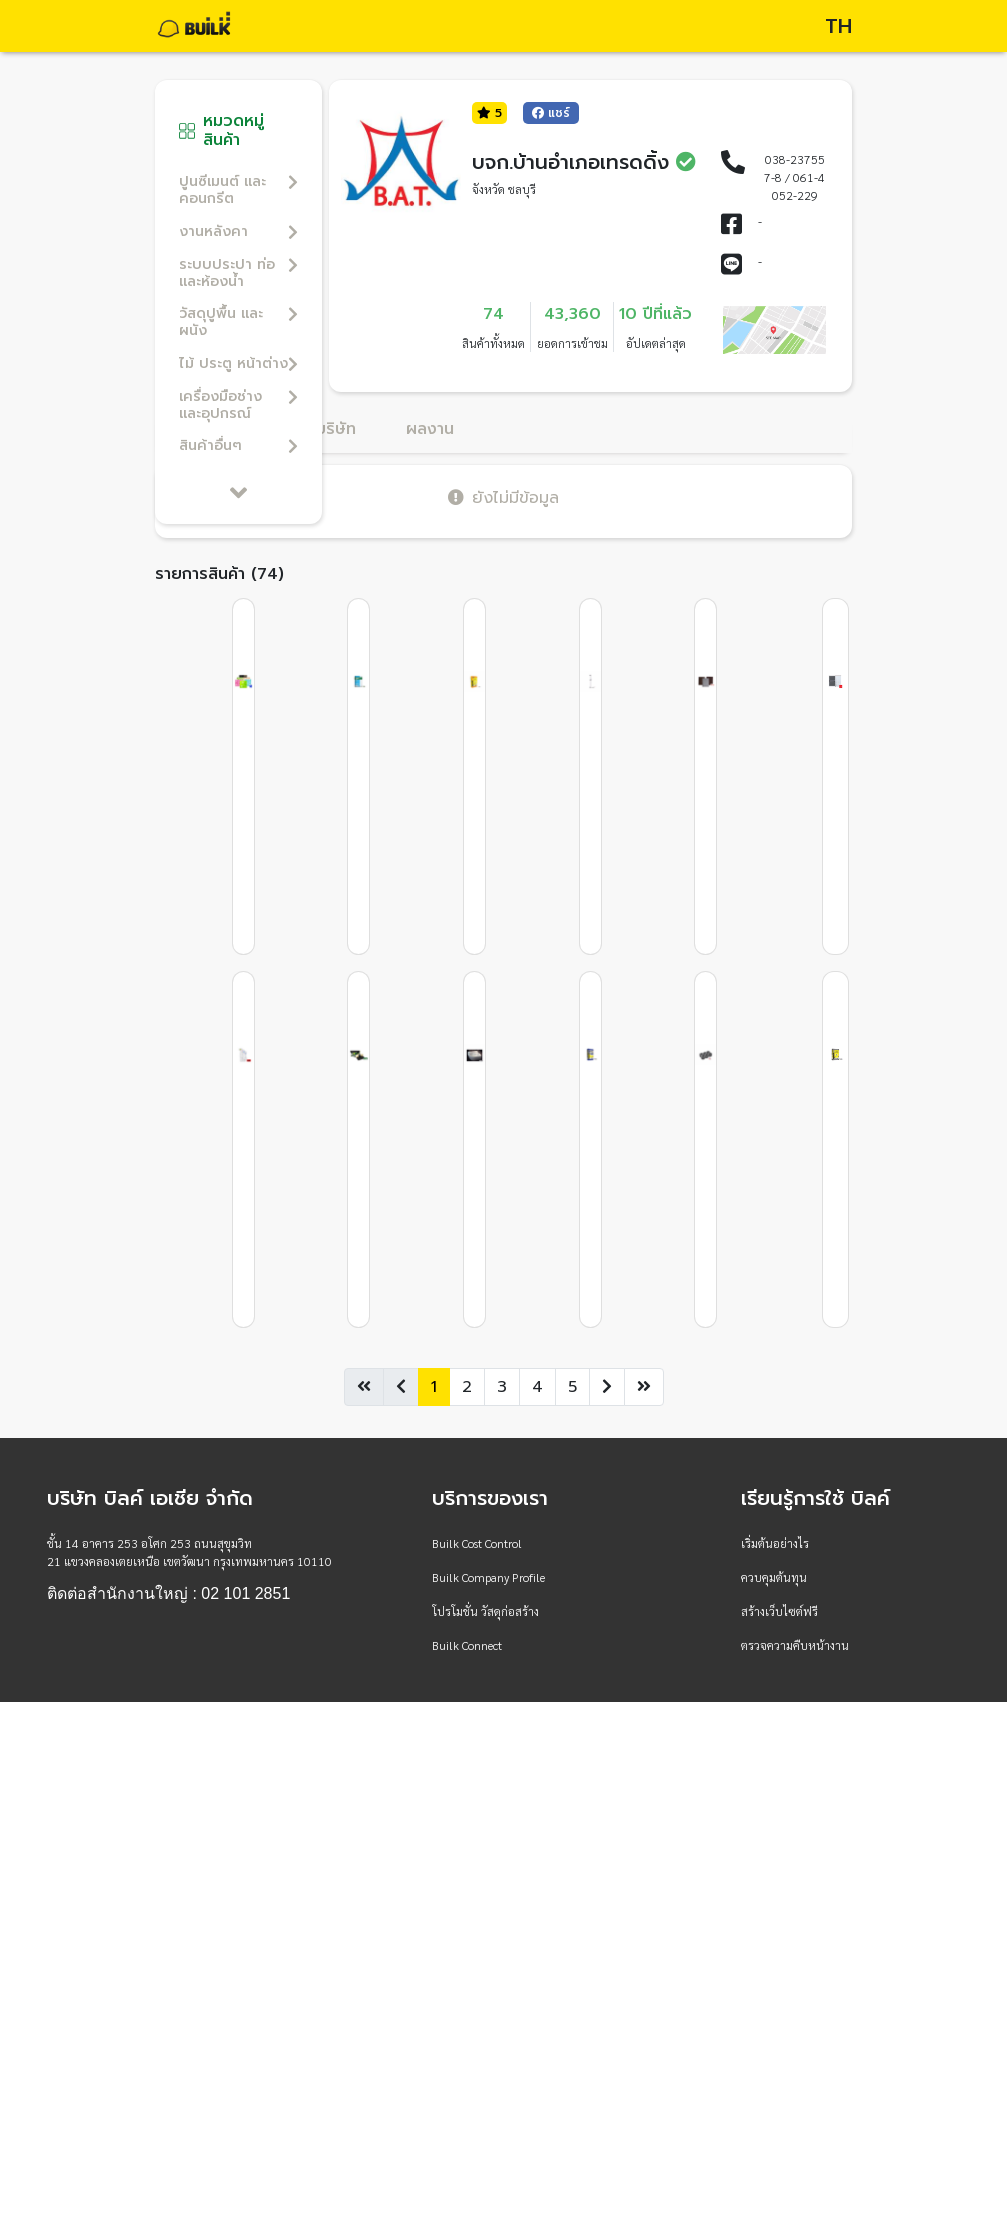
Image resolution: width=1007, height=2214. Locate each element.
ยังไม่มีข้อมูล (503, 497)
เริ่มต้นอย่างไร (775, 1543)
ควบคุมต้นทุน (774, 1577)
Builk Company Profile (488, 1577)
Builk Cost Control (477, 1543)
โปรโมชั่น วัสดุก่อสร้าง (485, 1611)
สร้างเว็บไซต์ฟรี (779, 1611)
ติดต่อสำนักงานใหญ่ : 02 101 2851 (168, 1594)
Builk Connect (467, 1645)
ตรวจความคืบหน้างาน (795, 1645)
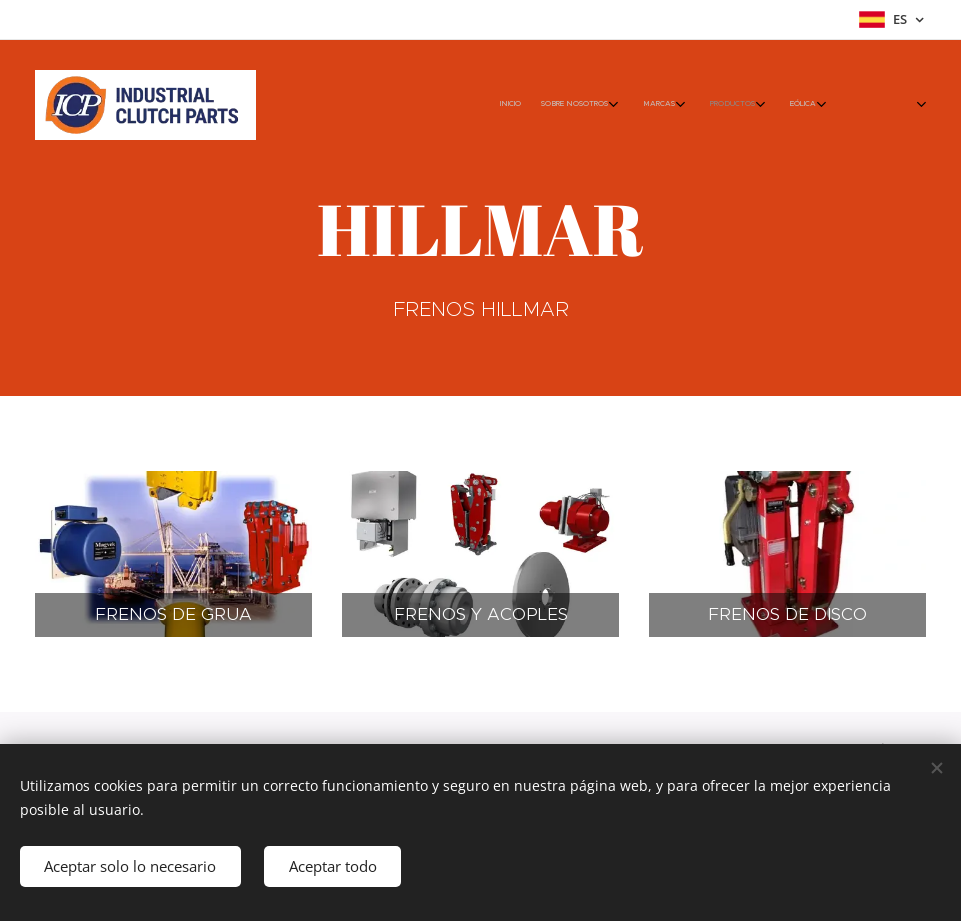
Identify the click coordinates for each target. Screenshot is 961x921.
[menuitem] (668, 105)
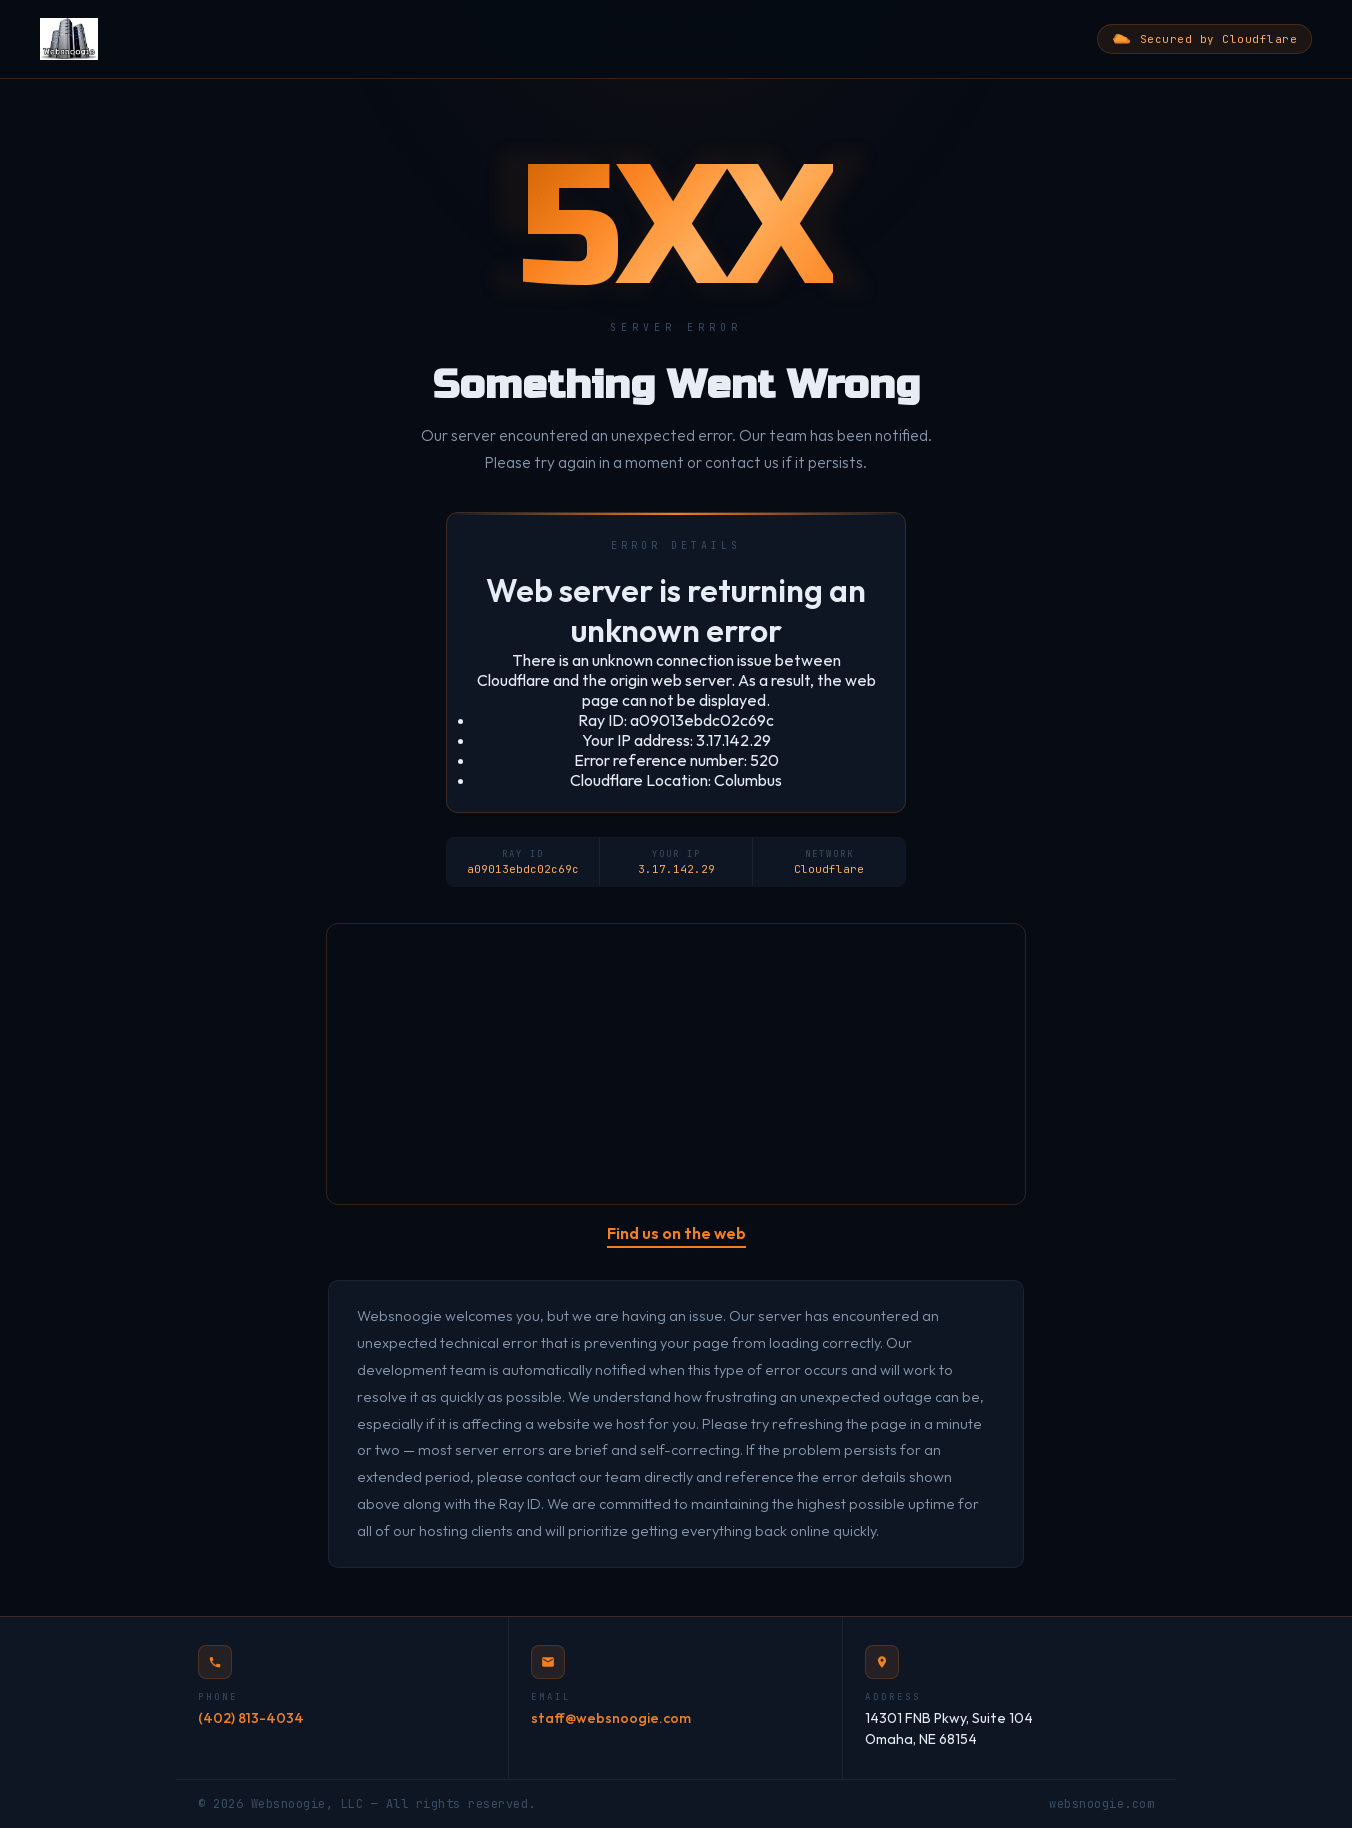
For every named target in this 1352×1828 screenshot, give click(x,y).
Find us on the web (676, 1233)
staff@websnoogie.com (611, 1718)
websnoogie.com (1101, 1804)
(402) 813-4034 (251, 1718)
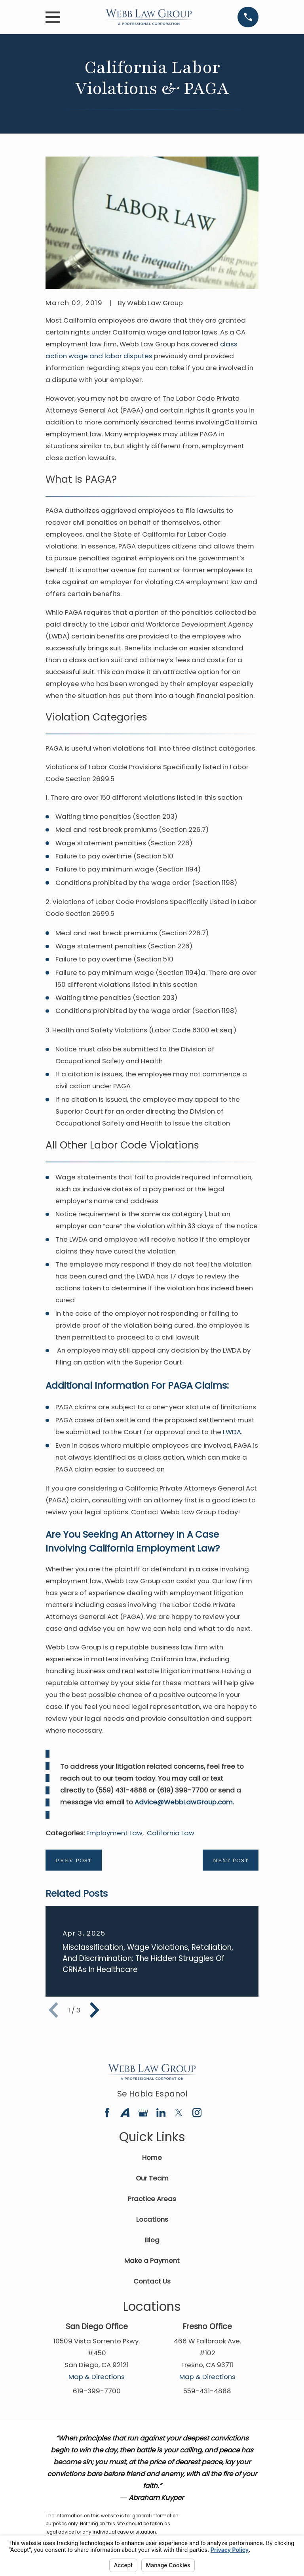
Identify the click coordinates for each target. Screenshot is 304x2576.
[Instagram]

● WHAT YOU ARE ASKED TO DO
Respond with nothing but the number of lines in the entries that contain the string "Builk".

● WRITTEN SOLUTION
3